Hello, thanks for this great job! I followed the instructions INFERENCE , but encountered some difficulties.

from parler_tts import ParlerTTSForConditionalGeneration
import torch
from transformers import AutoTokenizer
import soundfile as sf

torch_device = "cuda:0" # use "mps" for Mac
torch_dtype = torch.float32
model_name = "parler-tts/parler-tts-mini-v1"

attn_implementation = "sdpa" # "sdpa" or "flash_attention_2"

model = ParlerTTSForConditionalGeneration.from_pretrained(model_name, torch_dtype=torch_dtype, attn_implementation=attn_implementation).to(torch_device)
tokenizer = AutoTokenizer.from_pretrained(model_name)

prompt = "Hey, how are you doing today?"
description = "A female speaker delivers a slightly expressive and animated speech with a moderate speed and pitch.
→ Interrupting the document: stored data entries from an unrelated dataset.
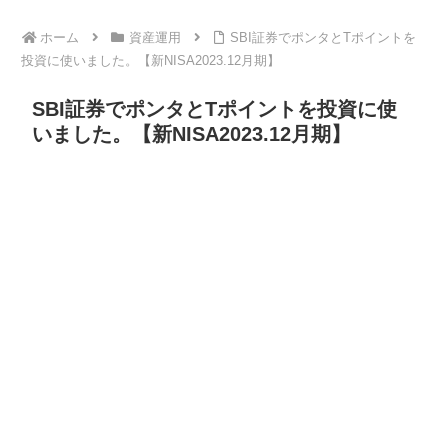
ホーム
資産運用
SBI証券でポンタとTポイントを
投資に使いました。【新NISA2023.12月期】
SBI証券でポンタとTポイントを投資に使
いました。【新NISA2023.12月期】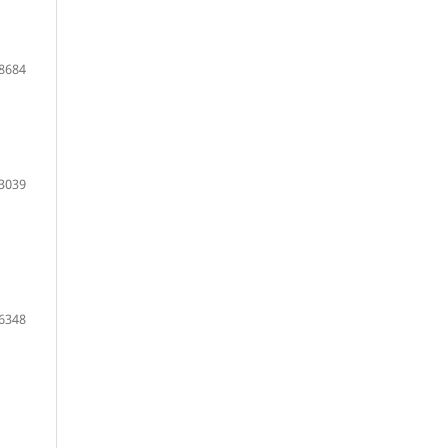
8684
3039
6348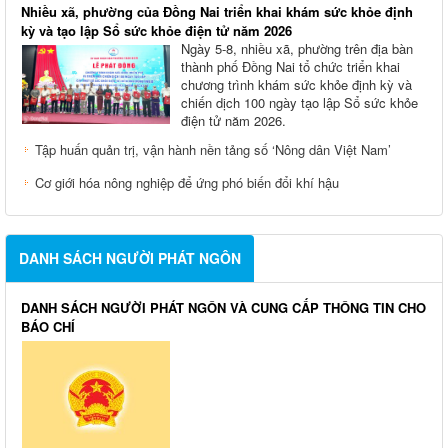
Nhiều xã, phường của Đồng Nai triển khai khám sức khỏe định
kỳ và tạo lập Sổ sức khỏe điện tử năm 2026
Ngày 5-8, nhiều xã, phường trên địa bàn
thành phố Đồng Nai tổ chức triển khai
chương trình khám sức khỏe định kỳ và
chiến dịch 100 ngày tạo lập Sổ sức khỏe
điện tử năm 2026.
Tập huấn quản trị, vận hành nền tảng số ‘Nông dân Việt Nam’
Cơ giới hóa nông nghiệp để ứng phó biến đổi khí hậu
DANH SÁCH NGƯỜI PHÁT NGÔN
DANH SÁCH NGƯỜI PHÁT NGÔN VÀ CUNG CẤP THÔNG TIN CHO
BÁO CHÍ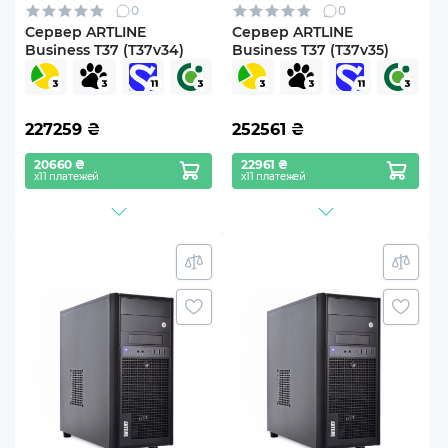
0
0
Сервер ARTLINE
Сервер ARTLINE
Business T37 (T37v34)
Business T37 (T37v35)
227259
₴
252561
₴
20660 ₴
22961 ₴
х11 платежей
х11 платежей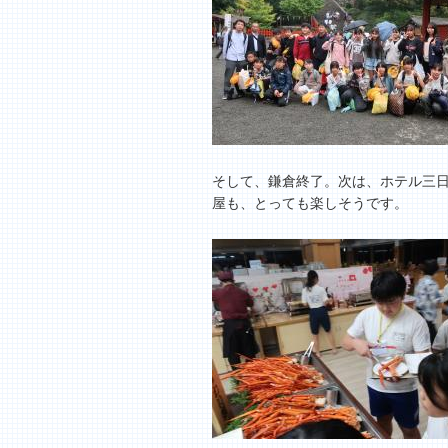
そして、鎌倉終了。次は、ホテル三
屋も、とっても楽しそうです。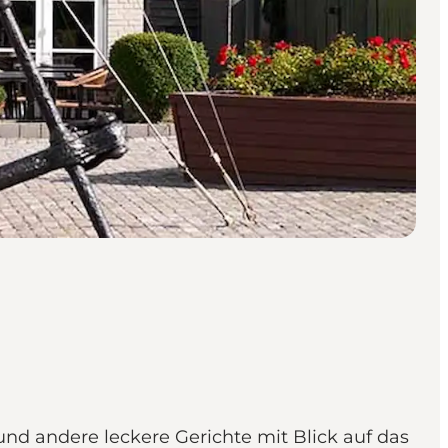
nd andere leckere Gerichte mit Blick auf das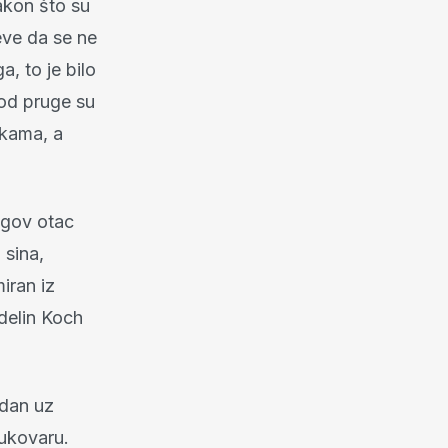
akon što su
ževe da se ne
, to je bilo
Kod pruge su
ukama, a
egov otac
 sina,
iran iz
delin Koch
edan uz
ukovaru.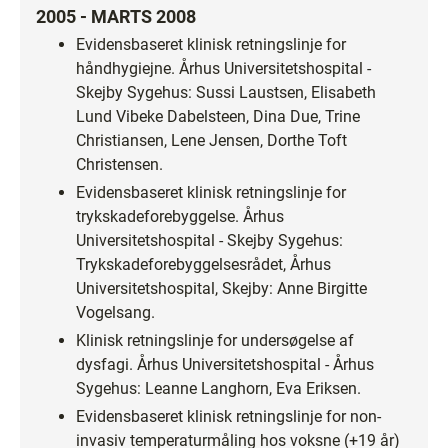
2005 - MARTS 2008
Evidensbaseret klinisk retningslinje for
håndhygiejne. Århus Universitetshospital -
Skejby Sygehus: Sussi Laustsen, Elisabeth
Lund Vibeke Dabelsteen, Dina Due, Trine
Christiansen, Lene Jensen, Dorthe Toft
Christensen.
Evidensbaseret klinisk retningslinje for
trykskadeforebyggelse. Århus
Universitetshospital - Skejby Sygehus:
Trykskadeforebyggelsesrådet, Århus
Universitetshospital, Skejby: Anne Birgitte
Vogelsang.
Klinisk retningslinje for undersøgelse af
dysfagi. Århus Universitetshospital - Århus
Sygehus: Leanne Langhorn, Eva Eriksen.
Evidensbaseret klinisk retningslinje for non-
invasiv temperaturmåling hos voksne (+19 år)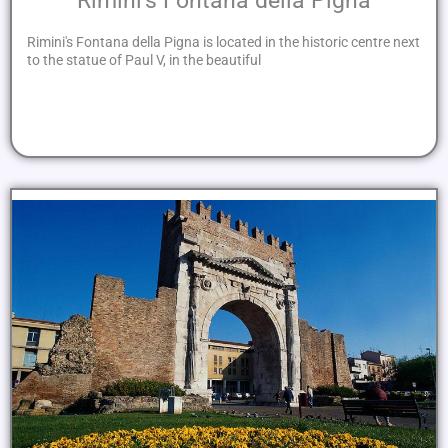
Rimini's Fontana della Pigna
Rimini's Fontana della Pigna is located in the historic centre next
to the statue of Paul V, in the beautiful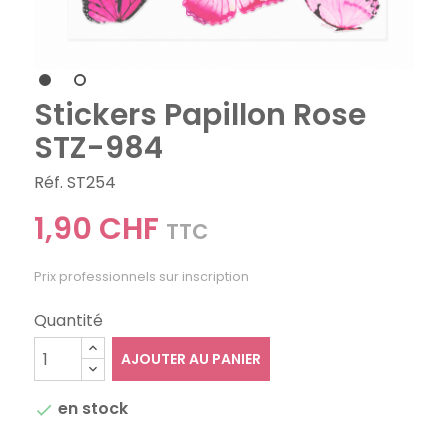
Stickers Papillon Rose
STZ-984
Réf. ST254
1,90 CHF
TTC
Prix professionnels sur inscription
Quantité
AJOUTER AU PANIER
en stock
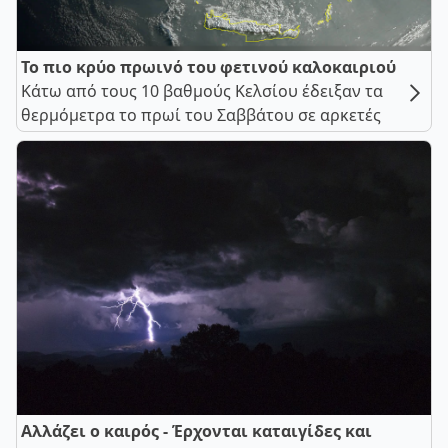
Το πιο κρύο πρωινό του φετινού καλοκαιριού
Κάτω από τους 10 βαθμούς Κελσίου έδειξαν τα
θερμόμετρα το πρωί του Σαββάτου σε αρκετές
Αλλάζει ο καιρός - Έρχονται καταιγίδες και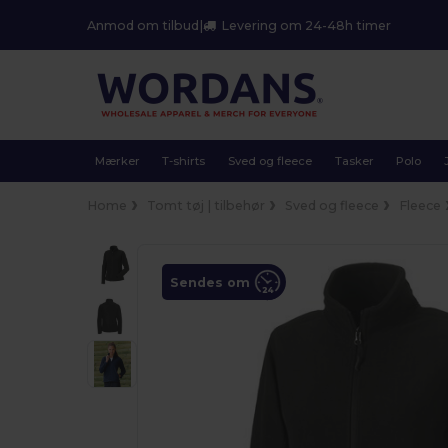
Anmod om tilbud
|
Levering om 24-48h timer
Mærker
T-shirts
Sved og fleece
Tasker
Polo
Home
Tomt tøj | tilbehør
Sved og fleece
Fleece
Sendes om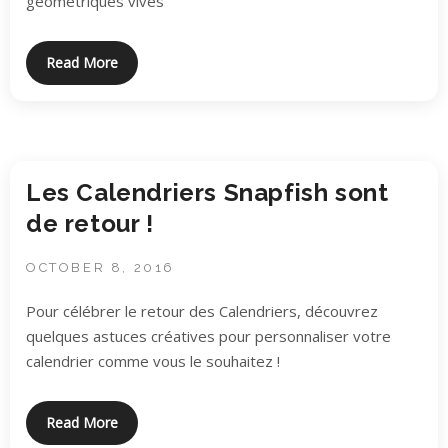
géométriques vives
Read More
Les Calendriers Snapfish sont
de retour !
OCTOBER 8, 2016
Pour célébrer le retour des Calendriers, découvrez
quelques astuces créatives pour personnaliser votre
calendrier comme vous le souhaitez !
Read More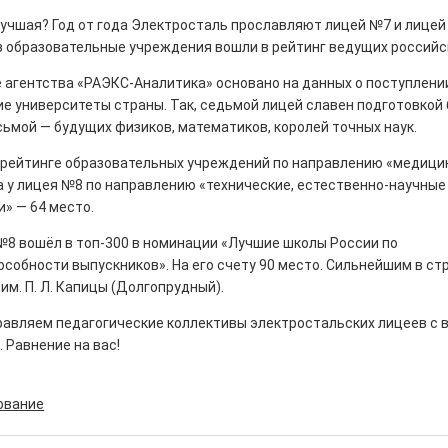
учшая? Год от года Электросталь прославляют лицей №7 и лицей
з образовательные учреждения вошли в рейтинг ведущих российс
 агентства «РАЭКС-Аналитика» основано на данных о поступлени
ие университеты страны. Так, седьмой лицей славен подготовкой
ны — одно на всех
сьмой — будущих физиков, математиков, королей точных наук.
0
 рейтинге образовательных учреждений по направлению «медицин
 героизма» — новый масштабный проект,
а у лицея №8 по направлению «технические, естественно-научны
остальцев приглашает к себе
и» — 64 место.
м. Олега Коняшина.
№8 вошёл в топ-300 в номинации «Лучшие школы России по
собности выпускников». На его счету 90 место. Сильнейшим в ст
им. П. Л. Капицы (Долгопрудный).
равляем педагогические коллективы электростальских лицеев с 
 Равнение на вас!
рталы» путешествуют по
ование
0
е! На этой неделе электростальцев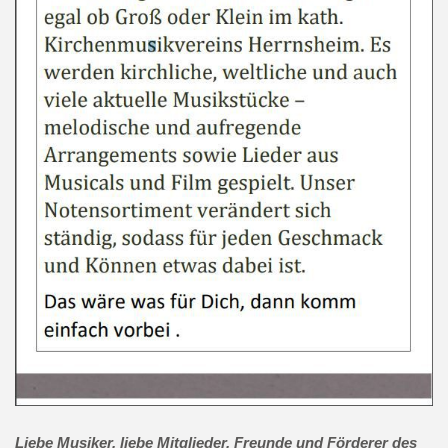
Liebe Musiker, liebe Mitglieder, Freunde und Förderer des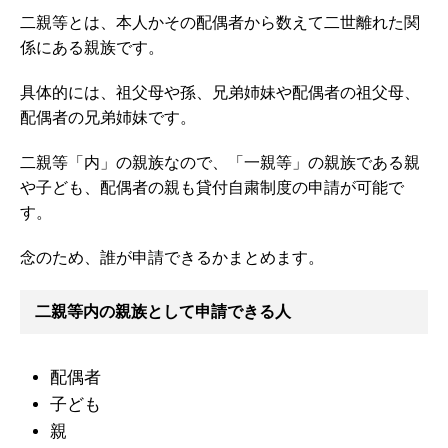
二親等とは、本人かその配偶者から数えて二世離れた関
係にある親族です。
具体的には、祖父母や孫、兄弟姉妹や配偶者の祖父母、
配偶者の兄弟姉妹です。
二親等「内」の親族なので、「一親等」の親族である親
や子ども、配偶者の親も貸付自粛制度の申請が可能で
す。
念のため、誰が申請できるかまとめます。
二親等内の親族として申請できる人
配偶者
子ども
親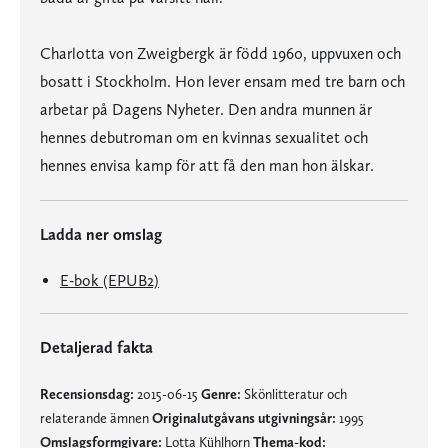
Charlotta von Zweigbergk är född 1960, uppvuxen och
bosatt i Stockholm. Hon lever ensam med tre barn och
arbetar på Dagens Nyheter. Den andra munnen är
hennes debutroman om en kvinnas sexualitet och
hennes envisa kamp för att få den man hon älskar.
Ladda ner omslag
E-bok (EPUB2)
Detaljerad fakta
Recensionsdag:
2015-06-15
Genre:
Skönlitteratur och
relaterande ämnen
Originalutgåvans utgivningsår:
1995
Omslagsformgivare:
Lotta Kühlhorn
Thema-kod: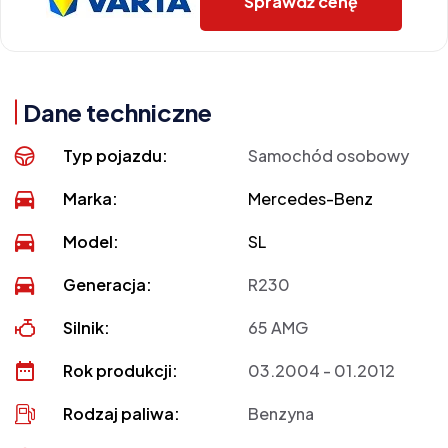
Sprawdź cenę
Dane techniczne
Typ pojazdu:
Samochód osobowy
Marka:
Mercedes-Benz
Model:
SL
Generacja:
R230
Silnik:
65 AMG
Rok produkcji:
03.2004 - 01.2012
Rodzaj paliwa:
Benzyna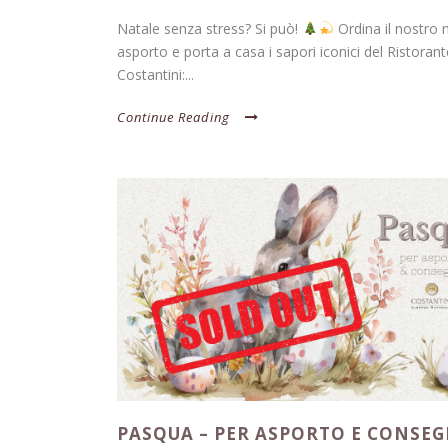
Natale senza stress? Si può!
Ordina il nostro
asporto e porta a casa i sapori iconici del Ristorant
Costantini:...
Continue Reading
PASQUA – PER ASPORTO E CONSE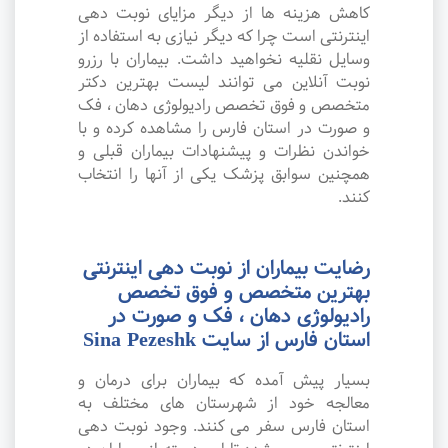
کاهش هزینه ها از دیگر مزایای نوبت دهی
اینترنتی است چرا که دیگر نیازی به استفاده از
وسایل نقلیه نخواهید داشت. بیماران با رزرو
نوبت آنلاین می توانند لیست بهترین دکتر
متخصص و فوق تخصص رادیولوژی دهان ، فک
و صورت در استان فارس را مشاهده کرده و با
خواندن نظرات و پیشنهادات بیماران قبلی و
همچنین سوابق پزشک یکی از آنها را انتخاب
کنند.
رضایت بیماران از نوبت دهی اینترنتی
بهترین متخصص و فوق تخصص
رادیولوژی دهان ، فک و صورت در
استان فارس از سایت Sina Pezeshk
بسیار پیش آمده که بیماران برای درمان و
معالجه خود از شهرستان های مختلف به
استان فارس سفر می کنند. وجود نوبت دهی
The recording is of very high quality, with the speaker's voice sounding clear and very close up."

input_ids = tokenizer(description, return_tensors="pt").input_ids.to(torch_device)
prompt_input_ids = tokenizer(prompt, return_tensors="pt").input_ids.to(torch_device)

generation = model.generate(input_ids=input_ids, prompt_input_ids=prompt_input_ids)
audio_arr = generation.cpu().to(torch.float32).numpy().squeeze()

sf.write("parler_tts_out.wav", audio_arr, model.config.sampling_rate)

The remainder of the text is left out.